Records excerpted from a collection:

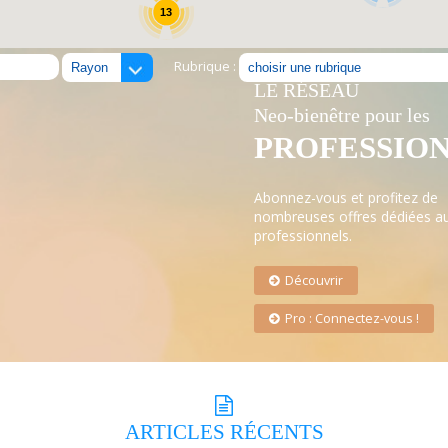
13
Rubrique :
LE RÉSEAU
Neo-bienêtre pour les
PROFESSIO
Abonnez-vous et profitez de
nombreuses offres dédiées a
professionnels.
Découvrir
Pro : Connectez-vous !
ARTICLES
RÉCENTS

Exercise description:
All lines from the one containing "professionnels." to the end of the records, both ends included, should be printed exactly and on their own.

Output for this exercise:
professionnels.
Découvrir
Pro : Connectez-vous !
ARTICLES
RÉCENTS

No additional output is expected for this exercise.